# EXERCISE REQUIREMENTS:
An exact transcription of every record is needed, leaving out the pictures.

# Saved entries:
********************
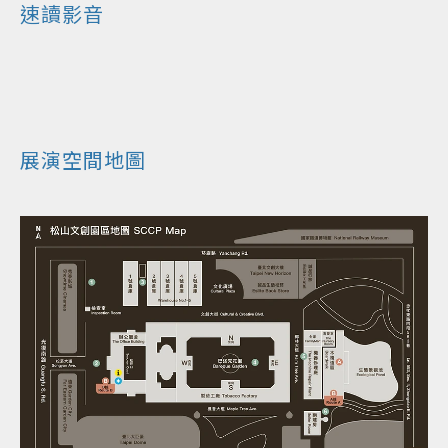
速讀影音
展演空間地圖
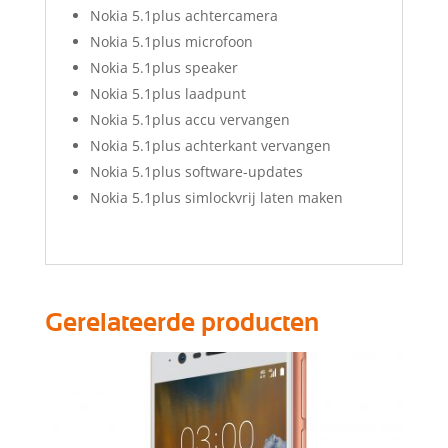
Nokia 5.1plus achtercamera
Nokia 5.1plus microfoon
Nokia 5.1plus speaker
Nokia 5.1plus laadpunt
Nokia 5.1plus accu vervangen
Nokia 5.1plus achterkant vervangen
Nokia 5.1plus software-updates
Nokia 5.1plus simlockvrij laten maken
Gerelateerde producten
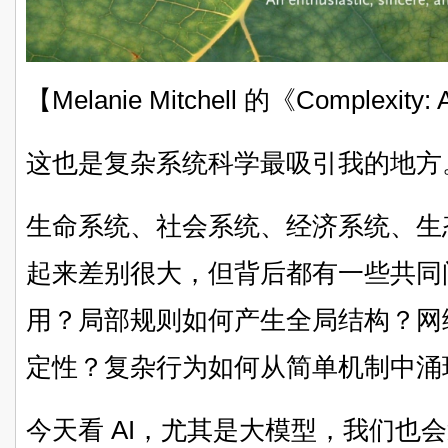
【Melanie Mitchell 的《Complexity:
这也是复杂系统科学最吸引我的地方
生命系统、社会系统、经济系统、生
起来差别很大，但背后都有一些共同
用？局部规则如何产生全局结构？网
定性？复杂行为如何从简单机制中涌
今天看 AI，尤其是大模型，我们也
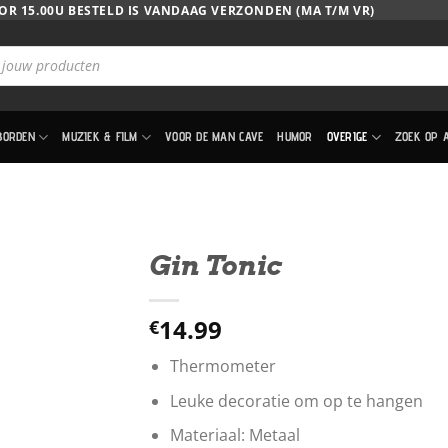
OR 15.00U BESTELD IS VANDAAG VERZONDEN (MA T/M VR)
BORDEN
MUZIEK & FILM
VOOR DE MAN CAVE
HUMOR
OVERIGE
ZOEK OP 
Gin Tonic
14.99
€
Thermometer
Leuke decoratie om op te hangen
Materiaal: Metaal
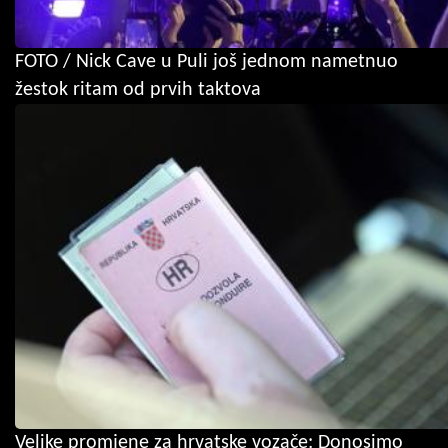
FOTO / Nick Cave u Puli još jednom nametnuo
žestok ritam od prvih taktova
Velike promjene za hrvatske vozače: Donosimo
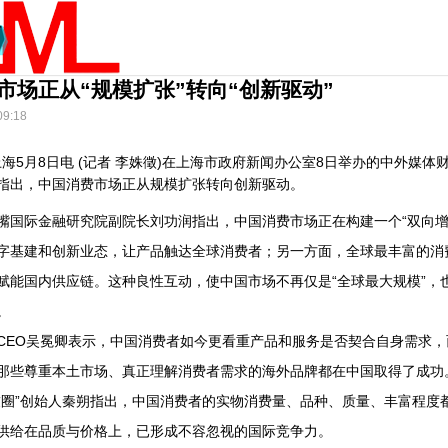
市场正从“规模扩张”转向“创新驱动”
09:18
上海5月8日电 (记者 李姝徵)在上海市政府新闻办公室8日举办的中外媒体
指出，中国消费市场正从规模扩张转向创新驱动。
际金融研究院副院长刘功润指出，中国消费市场正在构建一个“双向增
字基建和创新业态，让产品触达全球消费者；另一方面，全球最丰富的消
赋能国内供应链。这种良性互动，使中国市场不再仅是“全球最大规模”，
。
O吴冕卿表示，中国消费者如今更看重产品和服务是否契合自身需求，
那些尊重本土市场、真正理解消费者需求的海外品牌都在中国取得了成功
”创始人秦朔指出，中国消费者的实物消费量、品种、质量、丰富程度
供给在品质与价格上，已形成不容忽视的国际竞争力。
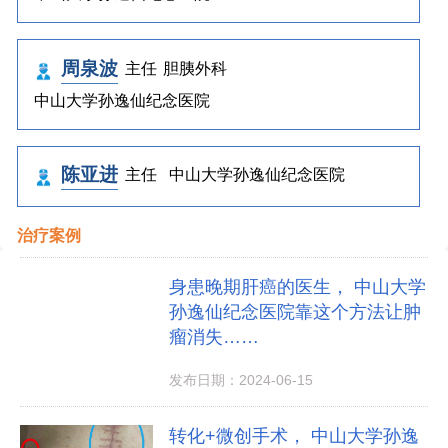
周泉波
主任
胆胰外科
中山大学孙逸仙纪念医院
陈亚进
主任
中山大学孙逸仙纪念医院
治疗案例
身患晚期肝癌的医生， 中山大学
孙逸仙纪念医院靠这个方法让肿
瘤消失……
发布日期：2024-06-15
转化+微创手术， 中山大学孙逸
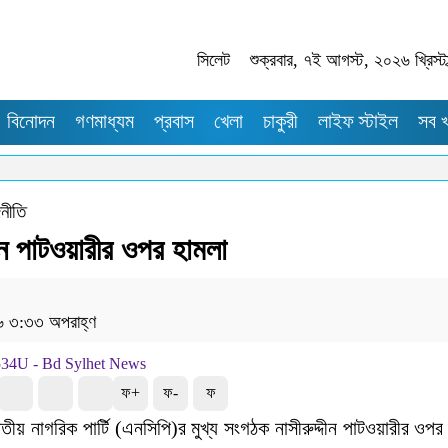
সিলেট
শুক্রবার, ৭ই আগস্ট, ২০২৬ খ্রিস্টা
বিনোদন
গণমাধ্যম
প্রবাস
খেলা
চাকুরী
লাইফ স্টাইল
সব 
নীতি
দীন পাটওয়ারীর ওপর হামলা
৬ ৩:৩৩ অপরাহ্ণ
ফ+
ফ-
ফ
তীয় নাগরিক পার্টি (এনসিপি)র মুখ্য সংগঠক নাসীরুদ্দীন পাটওয়ারীর ওপর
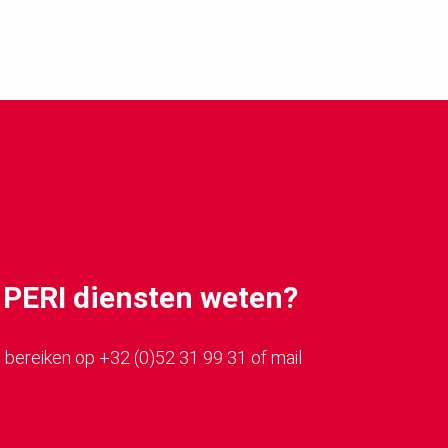
er PERI diensten weten?
 bereiken op +32 (0)52 31 99 31 of mail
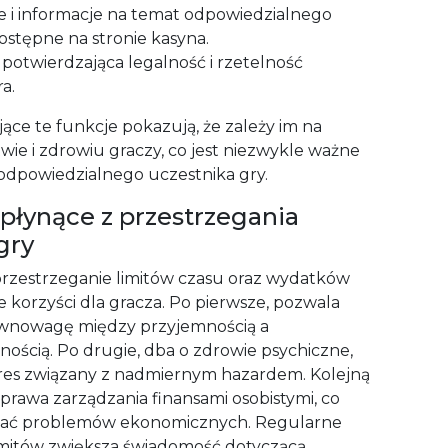
e i informacje na temat odpowiedzialnego
ostępne na stronie kasyna.
 potwierdzająca legalność i rzetelność
a.
ące te funkcje pokazują, że zależy im na
wie i zdrowiu graczy, co jest niezwykle ważne
odpowiedzialnego uczestnika gry.
 płynące z przestrzegania
gry
 przestrzeganie limitów czasu oraz wydatków
e korzyści dla gracza. Po pierwsze, pozwala
wnowagę między przyjemnością a
nością. Po drugie, dba o zdrowie psychiczne,
res związany z nadmiernym hazardem. Kolejną
oprawa zarządzania finansami osobistymi, co
ać problemów ekonomicznych. Regularne
imitów zwiększa świadomość dotyczącą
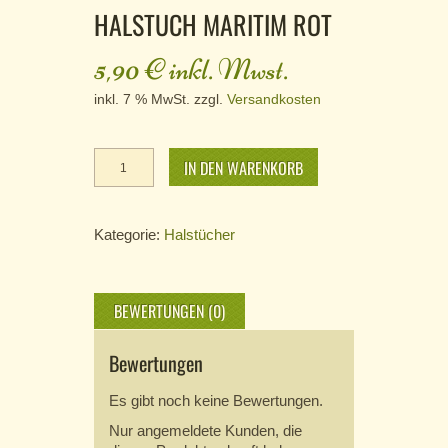
HALSTUCH MARITIM ROT
5,90
€
inkl. Mwst.
inkl. 7 % MwSt.
zzgl.
Versandkosten
Halstuch
IN DEN WARENKORB
Maritim
rot
Menge
Kategorie:
Halstücher
BEWERTUNGEN (0)
Bewertungen
Es gibt noch keine Bewertungen.
Nur angemeldete Kunden, die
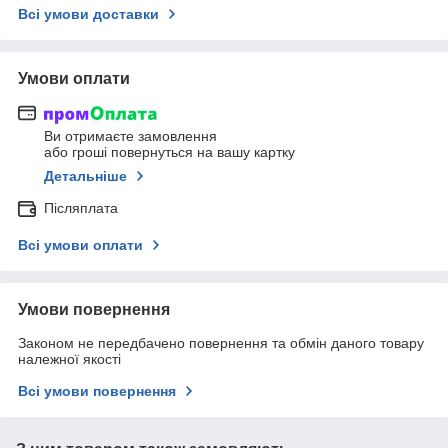
Всі умови доставки
Умови оплати
Ви отримаєте замовлення
або гроші повернуться на вашу картку
Детальніше
Післяплата
Всі умови оплати
Умови повернення
Законом не передбачено повернення та обмін даного товару
належної якості
Всі умови повернення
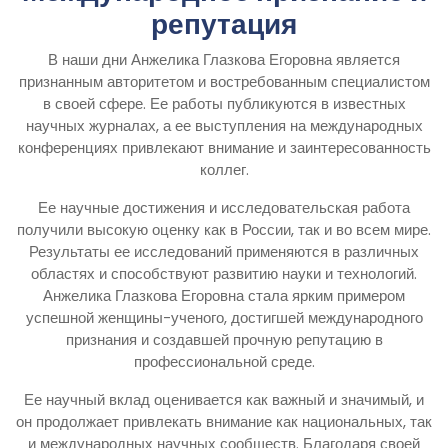
репутация
В наши дни Анжелика Глазкова Егоровна является
признанным авторитетом и востребованным специалистом
в своей сфере. Ее работы публикуются в известных
научных журналах, а ее выступления на международных
конференциях привлекают внимание и заинтересованность
коллег.
Ее научные достижения и исследовательская работа
получили высокую оценку как в России, так и во всем мире.
Результаты ее исследований применяются в различных
областях и способствуют развитию науки и технологий.
Анжелика Глазкова Егоровна стала ярким примером
успешной женщины-ученого, достигшей международного
признания и создавшей прочную репутацию в
профессиональной среде.
Ее научный вклад оценивается как важный и значимый, и
он продолжает привлекать внимание как национальных, так
и международных научных сообществ. Благодаря своей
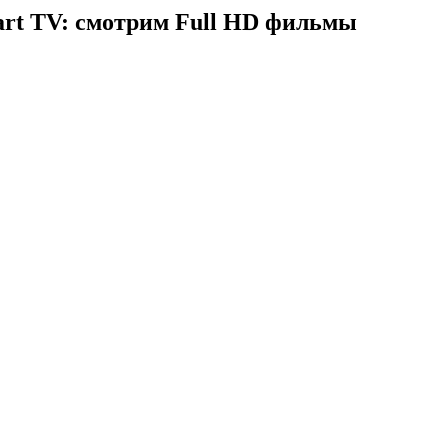
art TV: смотрим Full HD фильмы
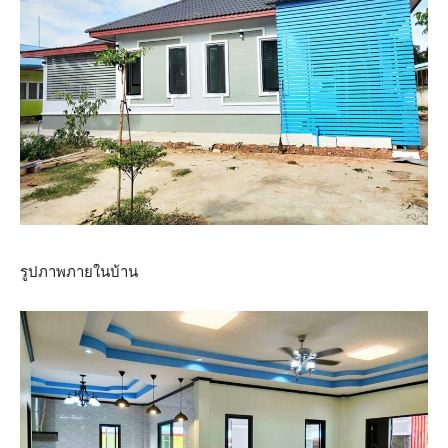
รูปภาพภายในบ้าน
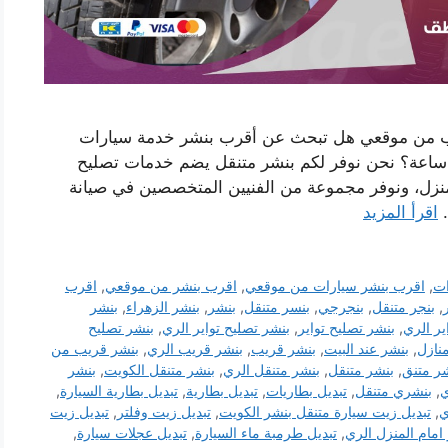
ب من موقعي هل تبحث عن أقرب بنشر خدمة سيارات
تنقلة بالري يصل اليك اينما كنت وعلى مدار 24 ساعة؟ نحن نوفر لكم بنشر متنقل يضم خدمات تصليح
منزل، ونوفر مجموعة من الفنيين المتخصصين في صيانة
…
اقرأ المزيد
ات
,
اقرب بنشر سيارات من موقعي
,
اقرب بنشر من موقعي
,
اقرب
,
بنجر متنقل
,
بنجرجي
,
بنسر متنقل
,
بنشر
,
بنشر الزهراء
,
بنشر
ير الري
,
بنشر تصليح تواير
,
بنشر تصليح تواير الري
,
بنشر تصليح
نازل
,
بنشر عند البيت
,
بنشر قريب
,
بنشر قريب الري
,
بنشر قريب من
ر متنق
,
بنشر متنقل
,
بنشر متنقل الري
,
بنشر متنقل الكويت
,
بنشر
ي
,
بنشري متنقل
,
تبديل بطاريات
,
تبديل بطارية
,
تبديل بطارية السيارة
,
ي
,
تبديل زيت سيارة متنقل بنشر الكويت
,
تبديل زيت وفلتر
,
تبديل زيت
امام المنزل الري
,
تبديل طرمبة ماء السيارة
,
تبديل عجلات سيارة
,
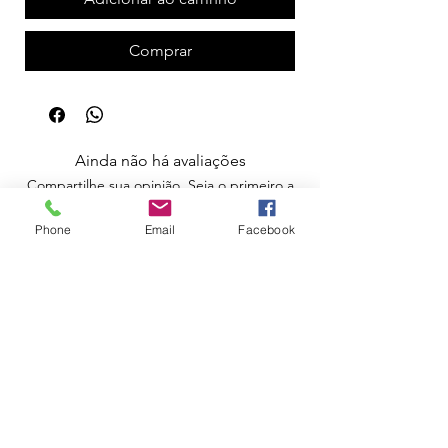
Comprar
Ainda não há avaliações
Compartilhe sua opinião. Seja o primeiro a
deixar uma avaliação.
Phone
Email
Facebook
Avaliar
Apoio ao Cliente
Política de Portes
Política de Devoluções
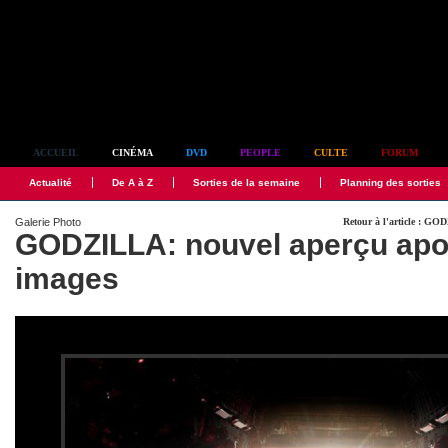
Simplement culte
ACCUEIL
CINÉMA
DVD
PEOPLE
CULTE
FORUM
Actualité
De A à Z
Sorties de la semaine
Planning des sorties
Galerie Photo
Retour à l'article : G
GODZILLA: nouvel aperçu apo
images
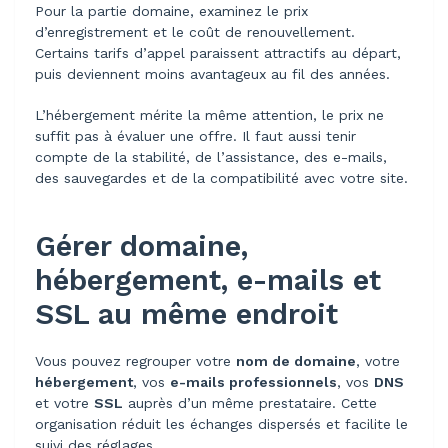
Pour la partie domaine, examinez le prix
d’enregistrement et le coût de renouvellement.
Certains tarifs d’appel paraissent attractifs au départ,
puis deviennent moins avantageux au fil des années.
L’hébergement mérite la même attention, le prix ne
suffit pas à évaluer une offre. Il faut aussi tenir
compte de la stabilité, de l’assistance, des e-mails,
des sauvegardes et de la compatibilité avec votre site.
Gérer domaine,
hébergement, e-mails et
SSL au même endroit
Vous pouvez regrouper votre
nom de domaine
, votre
hébergement
, vos
e-mails professionnels
, vos
DNS
et votre
SSL
auprès d’un même prestataire. Cette
organisation réduit les échanges dispersés et facilite le
suivi des réglages.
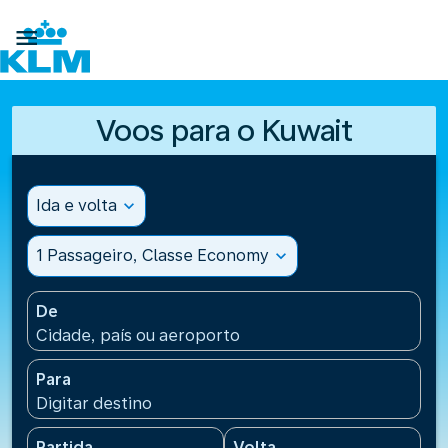

Voos para o Kuwait
Ida e volta
expand_more
1 Passageiro, Classe Economy
expand_more
De
Cidade, país ou aeroporto
Para
Digitar destino
Partida
Volta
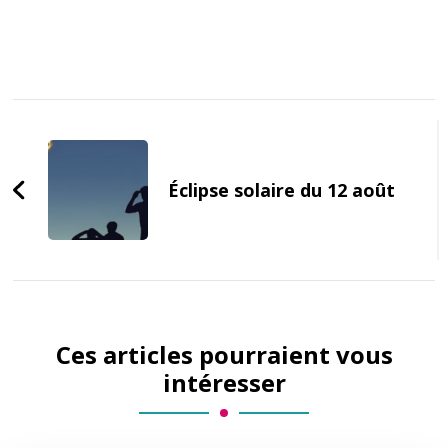
Post
Navigation
Éclipse solaire du 12 août
Ces articles pourraient vous
intéresser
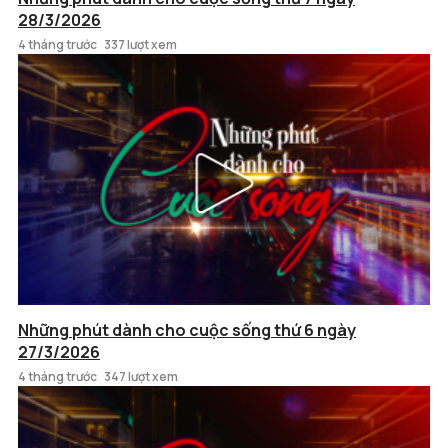
28/3/2026
4 tháng trước
337 lượt xem
Những phút dành cho cuộc sống thứ 6 ngày
27/3/2026
4 tháng trước
347 lượt xem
********************
# RESPONSE AREA:
速讀影音
展演空間地圖
Nokia 5.1plus achtercamera
Nokia 5.1plus microfoon
Nokia 5.1plus speaker
Nokia 5.1plus laadpunt
Nokia 5.1plus accu vervangen
Nokia 5.1plus achterkant vervangen
Nokia 5.1plus software-updates
Nokia 5.1plus simlockvrij laten maken
Gerelateerde producten
【Melanie Mitchell 的《Complexity:
这也是复杂系统科学最吸引我的地方
生命系统、社会系统、经济系统、生
起来差别很大，但背后都有一些共同
用？局部规则如何产生全局结构？网
定性？复杂行为如何从简单机制中涌
今天看 AI，尤其是大模型，我们也
OR 15.00U BESTELD IS VANDAAG VERZONDEN (MA T/M VR)
BORDEN
MUZIEK & FILM
VOOR DE MAN CAVE
HUMOR
OVERIGE
ZOEK OP 
Gin Tonic
14.99
€
Thermometer
Leuke decoratie om op te hangen
Materiaal: Metaal
FOTO / Nick Cave u Puli još jednom nametnuo
žestok ritam od prvih taktova
Velike promjene za hrvatske vozače: Donosimo
市场正从“规模扩张”转向“创新驱动”
09:18
上海5月8日电 (记者 李姝徵)在上海市政府新闻办公室8日举办的中外媒体
指出，中国消费市场正从规模扩张转向创新驱动。
际金融研究院副院长刘功润指出，中国消费市场正在构建一个“双向增
字基建和创新业态，让产品触达全球消费者；另一方面，全球最丰富的消
赋能国内供应链。这种良性互动，使中国市场不再仅是“全球最大规模”，
。
O吴冕卿表示，中国消费者如今更看重产品和服务是否契合自身需求，
那些尊重本土市场、真正理解消费者需求的海外品牌都在中国取得了成功
”创始人秦朔指出，中国消费者的实物消费量、品种、质量、丰富程度
供给在品质与价格上，已形成不容忽视的国际竞争力。
周泉波
主任
胆胰外科
中山大学孙逸仙纪念医院
陈亚进
主任
中山大学孙逸仙纪念医院
治疗案例
身患晚期肝癌的医生， 中山大学
孙逸仙纪念医院靠这个方法让肿
瘤消失……
发布日期：2024-06-15
转化+微创手术， 中山大学孙逸
সিলেট
শুক্রবার, ৭ই আগস্ট, ২০২৬ খ্রিস্টা
বিনোদন
গণমাধ্যম
প্রবাস
খেলা
চাকুরী
লাইফ স্টাইল
সব 
নীতি
দীন পাটওয়ারীর ওপর হামলা
৬ ৩:৩৩ অপরাহ্ণ
ফ+
ফ-
ফ
তীয় নাগরিক পার্টি (এনসিপি)র মুখ্য সংগঠক নাসীরুদ্দীন পাটওয়ারীর ওপর
er PERI diensten weten?
 bereiken op +32 (0)52 31 99 31 of mail
e i informacje na temat odpowiedzialnego
ostępne na stronie kasyna.
 potwierdzająca legalność i rzetelność
a.
ące te funkcje pokazują, że zależy im na
wie i zdrowiu graczy, co jest niezwykle ważne
odpowiedzialnego uczestnika gry.
 płynące z przestrzegania
gry
 przestrzeganie limitów czasu oraz wydatków
e korzyści dla gracza. Po pierwsze, pozwala
wnowagę między przyjemnością a
nością. Po drugie, dba o zdrowie psychiczne,
res związany z nadmiernym hazardem. Kolejną
oprawa zarządzania finansami osobistymi, co
ać problemów ekonomicznych. Regularne
imitów zwiększa świadomość dotyczącą
HALSTUCH MARITIM ROT
5,90
€
inkl. Mwst.
inkl. 7 % MwSt.
zzgl.
Versandkosten
Halstuch
IN DEN WARENKORB
Maritim
rot
Menge
Kategorie:
Halstücher
BEWERTUNGEN (0)
Bewertungen
Es gibt noch keine Bewertungen.
Nur angemeldete Kunden, die
Всі умови доставки
Умови оплати
Ви отримаєте замовлення
або гроші повернуться на вашу картку
Детальніше
Післяплата
Всі умови оплати
Умови повернення
Законом не передбачено повернення та обмін даного товару
належної якості
Всі умови повернення
репутация
В наши дни Анжелика Глазкова Егоровна является
признанным авторитетом и востребованным специалистом
в своей сфере. Ее работы публикуются в известных
научных журналах, а ее выступления на международных
конференциях привлекают внимание и заинтересованность
коллег.
Ее научные достижения и исследовательская работа
получили высокую оценку как в России, так и во всем мире.
Результаты ее исследований применяются в различных
областях и способствуют развитию науки и технологий.
Анжелика Глазкова Егоровна стала ярким примером
успешной женщины-ученого, достигшей международного
признания и создавшей прочную репутацию в
профессиональной среде.
Ее научный вклад оценивается как важный и значимый, и
он продолжает привлекать внимание как национальных, так
и международных научных сообществ. Благодаря своей
art TV: смотрим Full HD фильмы
รูปภาพภายในบ้าน
ب من موقعي هل تبحث عن أقرب بنشر خدمة سيارات
تنقلة بالري يصل اليك اينما كنت وعلى مدار 24 ساعة؟ نحن نوفر لكم بنشر متنقل يضم خدمات تصليح
منزل، ونوفر مجموعة من الفنيين المتخصصين في صيانة
…
اقرأ المزيد
ات
,
اقرب بنشر سيارات من موقعي
,
اقرب بنشر من موقعي
,
اقرب
,
بنجر متنقل
,
بنجرجي
,
بنسر متنقل
,
بنشر
,
بنشر الزهراء
,
بنشر
ير الري
,
بنشر تصليح تواير
,
بنشر تصليح تواير الري
,
بنشر تصليح
نازل
,
بنشر عند البيت
,
بنشر قريب
,
بنشر قريب الري
,
بنشر قريب من
ر متنق
,
بنشر متنقل
,
بنشر متنقل الري
,
بنشر متنقل الكويت
,
بنشر
ي
,
بنشري متنقل
,
تبديل بطاريات
,
تبديل بطارية
,
تبديل بطارية السيارة
,
ي
,
تبديل زيت سيارة متنقل بنشر الكويت
,
تبديل زيت وفلتر
,
تبديل زيت
امام المنزل الري
,
تبديل طرمبة ماء السيارة
,
تبديل عجلات سيارة
,
Comprar
Ainda não há avaliações
Compartilhe sua opinião. Seja o primeiro a
deixar uma avaliação.
Phone
Email
Facebook
Avaliar
Apoio ao Cliente
Política de Portes
Política de Devoluções
Simplement culte
ACCUEIL
CINÉMA
DVD
PEOPLE
CULTE
FORUM
Actualité
De A à Z
Sorties de la semaine
Planning des sorties
Galerie Photo
Retour à l'article : G
GODZILLA: nouvel aperçu apo
images
Pour la partie domaine, examinez le prix
d’enregistrement et le coût de renouvellement.
Certains tarifs d’appel paraissent attractifs au départ,
puis deviennent moins avantageux au fil des années.
L’hébergement mérite la même attention, le prix ne
suffit pas à évaluer une offre. Il faut aussi tenir
compte de la stabilité, de l’assistance, des e-mails,
des sauvegardes et de la compatibilité avec votre site.
Gérer domaine,
hébergement, e-mails et
SSL au même endroit
Vous pouvez regrouper votre
nom de domaine
, votre
hébergement
, vos
e-mails professionnels
, vos
DNS
et votre
SSL
auprès d’un même prestataire. Cette
organisation réduit les échanges dispersés et facilite le
suivi des réglages.

Voos para o Kuwait
Ida e volta
expand_more
1 Passageiro, Classe Economy
expand_more
De
Cidade, país ou aeroporto
Para
Digitar destino
Partida
Volta
Post
Navigation
Éclipse solaire du 12 août
Ces articles pourraient vous
intéresser
28/3/2026
4 tháng trước
337 lượt xem
Những phút dành cho cuộc sống thứ 6 ngày
27/3/2026
4 tháng trước
347 lượt xem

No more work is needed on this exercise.